The reservoir has plummeted to its lowest level on record amid more than 20 years of record-breaking drought in the Colorado River Basin.
This is the first time the agency has moved to delay a release of water from Lake Powell that normally goes to Arizona, California and Nevada. Instead, the federal agency plans to keep more than 480,000 acre-feet of water in the reservoir to prop up supplies to protect hydropower production.
Lake Powell, the country’s second-largest reservoir, is fed by a Colorado River storage system that supplies water and hydroelectric power to millions of people across the West. Climate change is contributing to a steep and rapid decline in the available supply of water.

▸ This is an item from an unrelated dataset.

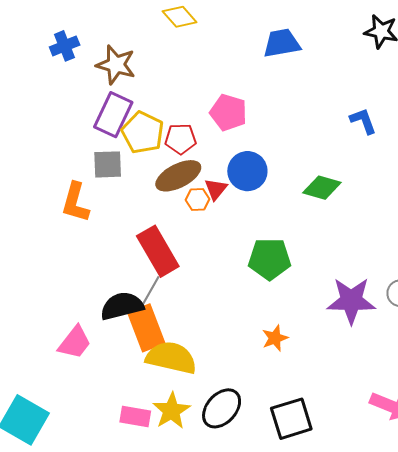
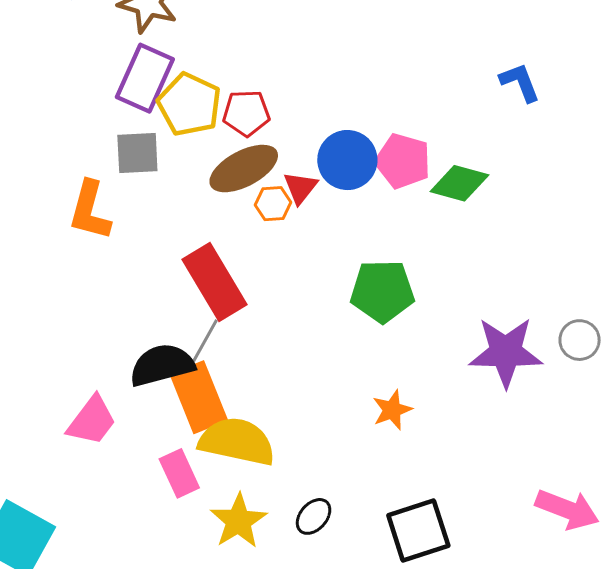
pink pentagon: (228, 112) -> (403, 161), moved
black ellipse: (222, 408) -> (314, 516), size x0.6
pink rectangle: (135, 417) -> (179, 473), moved, turned 56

Water levels in the lake have dropped close to “dead pool,” the lowest point at which Glen Canyon Dam can generate hydropower. The Bureau of Reclamation is invoking its authority to change how the dam and the reservoir will operate this year to help ensure the dam’s turbines keep spinning.

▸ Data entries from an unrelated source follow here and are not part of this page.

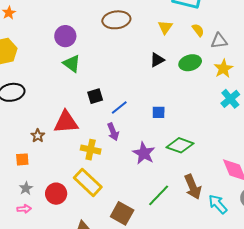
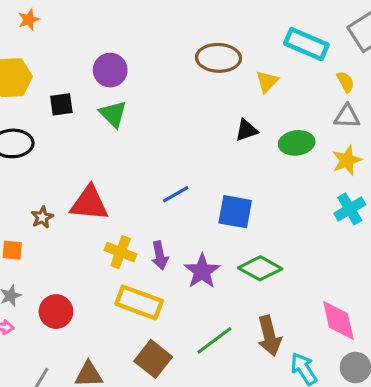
brown ellipse: (116, 20) -> (218, 58), moved
yellow semicircle: (198, 30) -> (346, 82), moved
black square: (95, 96) -> (61, 104), moved
blue square: (159, 112) -> (235, 212), size x1.6
purple arrow: (113, 132) -> (160, 255), moved
yellow rectangle: (88, 182) -> (139, 302), moved, turned -32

In a separate action announced last month, upper-basin states worked with the Bureau of Reclamation on a plan to send another 500,000 acre-feet to Lake Powell from Flaming Gorge Reservoir on the Utah-Wyoming border under their drought response agreement for the year. A similar action was taken last year when water from Flaming Gorge and Blue Mesa Reservoir in Colorado was sent to Powell because of drought and dropping reservoir levels. There are no plans to release additional water from Blue Mesa to Lake Powell this year.

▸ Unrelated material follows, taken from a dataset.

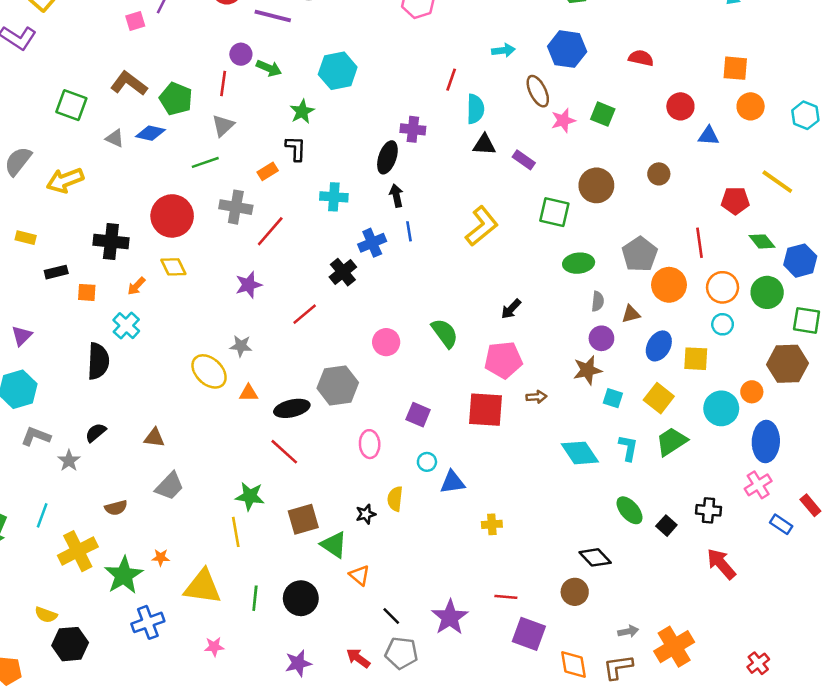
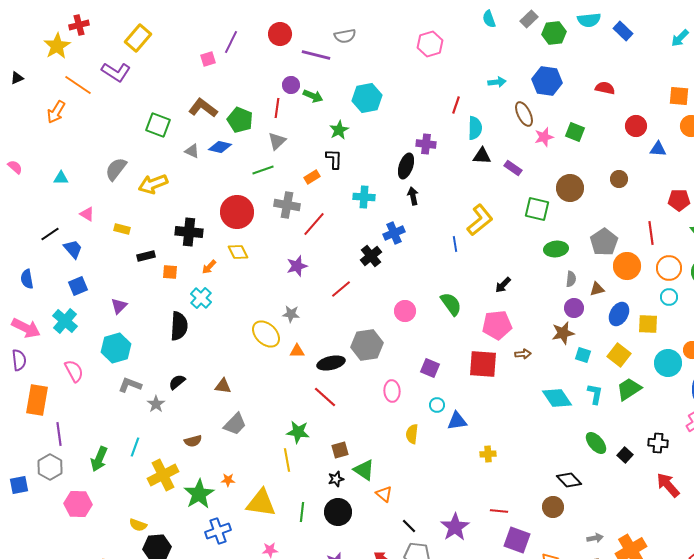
blue line: (409, 231) -> (455, 244), moved
black star: (366, 514) -> (336, 479), moved
brown square: (303, 519) -> (340, 450), size x0.7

The combined nearly 1 million acre-feet added to Lake Powell will help protect the reservoir and its infrastructure over the next 12-months. Tanya Trujillo, Interior Assistant Secretary for Water and Science, said the action gives the agency more time to figure out how to operate Glen Canyon Dam at lower water levels.
Trujillo said the move to hold water in Lake Powell was an “extraordinary action.”
“We have never taken this step before in the Colorado River Basin, but the conditions we see today and the potential risks we see on the horizon demand that we take prompt action,” she said at a Monday press conference.
Trujillo said the 30 Native American tribes in the basin were consulted, as were the states and partners in Mexico that also rely on the Colorado River. Trujillo said the agency received “consensus support” for these actions to protect Powell.
The federal government’s move to store more water in Lake Powell is a temporary solution. Trujillo said Colorado River water users need to “immediately engage” in developing additional conservation measures, including water recycling, innovative water storage ideas and repairing aging, inefficient pipes and other water infrastructure.
“We all have to find ways to maximize efficiency and use less water,” she said.